I think that this quote pretty much speaks for itself. I love it and i think that its so true, humans make mistakes because they're born too, i sure as hell have made my fair share and i think deep down you know you have too, no one is perfect. No you probably haven't made as many as you think you have, because some mistakes are made for good reason, with better outcomes. Marilyn Monroe was right, we have the bad things to remind us exactly what we love! Treasure them. Your beautiful. Appreciate yourself, others already do.

Peace out, Georgie. xx

Wednesday 15 December 2010

Quote of the Day!!



God has given you one face, and you make yourself another 
 - William Shakespeare 


Saturday 11 December 2010

Quote of the Day!



A friend is someone who knows all about you and loves you just the same.


- Elbert Hubbard

Monday 6 December 2010

Daily Quote / Quote of my Day

Im really sorry, i knew i would be bad at this :/ I'm terrible i know ... I cant promise that I'm going to be able to post a quote every single day at this rte, and you got to give me some sympathy, i am in year 11 after all, I'm sorry that i haven't done a proper post for such a long time either. I just don't know what exactly to write about ... I will think about it when I'm not trying to get rid of this bug thing i have at the moment.... Cough, cold, headaches, hot flushes, the list goes on. Its doing my head in.

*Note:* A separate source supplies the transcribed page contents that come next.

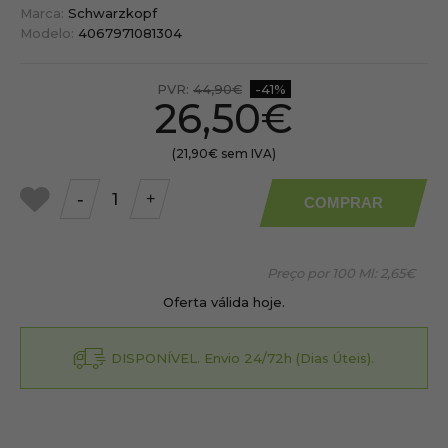
Marca:
Schwarzkopf
Modelo:
4067971081304
PVR:
44,90€
-41%
26,50€
(21,90€ sem IVA)
-
+
COMPRAR
a
meus
favoritos
Preço por 100 Ml:
2,65€
Oferta válida hoje.
DISPONÍVEL. Envio 24/72h (Dias Úteis).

Anyway it wont be a daily quote but a quote of the day sort of thing, when i have one or if i remember / have time to post one.

So here's today's


Life is like a piano, 
what you get out of it depends on how you play it, 
Right now, your not playing it too well

I've had this picture forever and been totally in love with it from first glance, and i always wanted to accompany it with a blog, but i never really wrote one to go with it very well. I bet i will write one that would fit it perfectly now, that is if i ever write one again. Sad times.

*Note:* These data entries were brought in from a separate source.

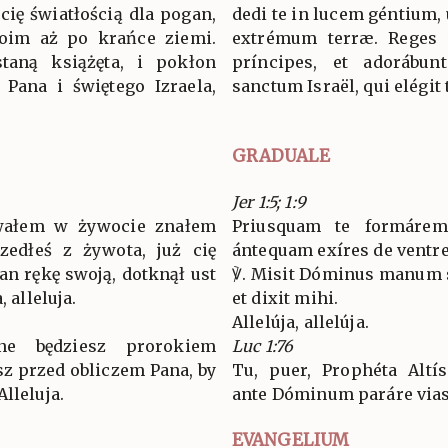
cię światłością dla pogan,
dedi te in lucem géntium, 
oim aż po krańce ziemi.
extrémum terræ. Reges v
taną książęta, i pokłon
príncipes, et adorábu
Pana i świętego Izraela,
sanctum Israël, qui elégit 
GRADUALE
Jer 1:5; 1:9
owałem w żywocie znałem
Priusquam te formárem 
szedłeś z żywota, już cię
ántequam exíres de ventre,
an rękę swoją, dotknął ust
℣. Misit Dóminus manum s
, alleluja.
et dixit mihi.
Allelúja, allelúja.
ne będziesz prorokiem
Luc 1:76
sz przed obliczem Pana, by
Tu, puer, Prophéta Altís
lleluja.
ante Dóminum paráre vias e
EVANGELIUM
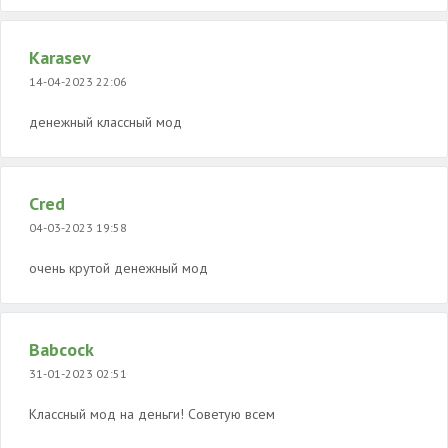
Karasev
14-04-2023 22:06
денежный классный мод
Cred
04-03-2023 19:58
очень крутой денежный мод
Babcock
31-01-2023 02:51
Классный мод на деньги! Советую всем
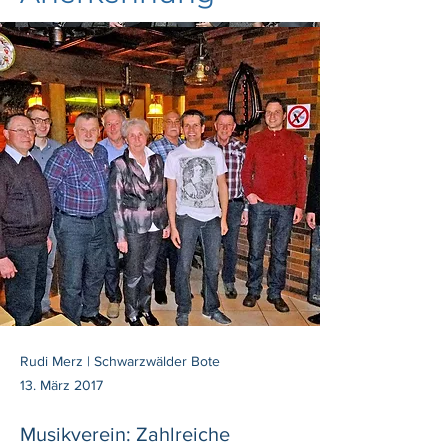
Rudi Merz | Schwarzwälder Bote
13. März 2017
Musikverein: Zahlreiche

Everyone has days when they think that they aren't playing their piano too well, or someone isn't playing it too you or a friend well at all, we all have our days and its sad when someone has to go through a rough patch. Sometimes people go though too many patches, and as a friend of those people its hard to watch, you want to step in and just pull them out and take it all for them, but, you cant, they need to deal with it themselves and the majority would rather you didn't, would you want them to do the same to you? Besides because of the way that life pans out, you'll get your own amount of mess later on that you'll have to act as a cleaner for. I hate seeing my friends sad, but i know that all i can do is be there for them, its hard when you want to talk to the hurter, give them a piece of your mind, but as i have learned from experience, the only thing you can do for them is be happy and support them, but they need to sort out their problems for themselves. I know that it sounds harsh, but its true, as sad and frustrating as that may be, there isn't anything you can do to change it.

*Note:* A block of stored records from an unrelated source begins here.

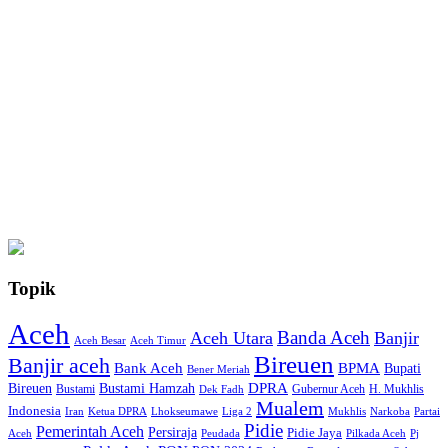
Topik
Aceh
Banda Aceh
Aceh Utara
Banjir
Aceh Besar
Aceh Timur
Bireuen
Banjir aceh
Bank Aceh
BPMA
Bupati
Bener Meriah
Bireuen
DPRA
Bustami Hamzah
H. Mukhlis
Bustami
Gubernur Aceh
Dek Fadh
Mualem
Indonesia
Iran
Ketua DPRA
Lhokseumawe
Liga 2
Mukhlis
Narkoba
Partai
Pidie
Pemerintah Aceh
Persiraja
Pidie Jaya
Aceh
Peudada
Pilkada Aceh
Pj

I wish that i could help you, my best friend get through what you hide, but i can't. Its a sad fact of life that can't be changed. I wish i could pull you back and take it all for you, save you from the tears that have streamed and stained your cheeks. I wish i could save you from pain. I wish that i could take it all away, i know that i haven't been the best that i could ever be. And I'm sorry for that. I'm here now, and i hope that helps or at least counts for something. I will always be here, i love you, and i hope you know that now if you had missed all those signs before.

I think that counts as half a blog... hmm, think i just got a bit carried away then. Oopsies.

Anyhow, for the next one,

Peace out ,, Georgie. xx

Wednesday 1 December 2010

Daily quote - trial





Everything has beauty, but not everyone sees it.

- Confucius



A beauty quote, kind of a shame really thats its true, but i guess that those that do see the beauty are special and worth being close with.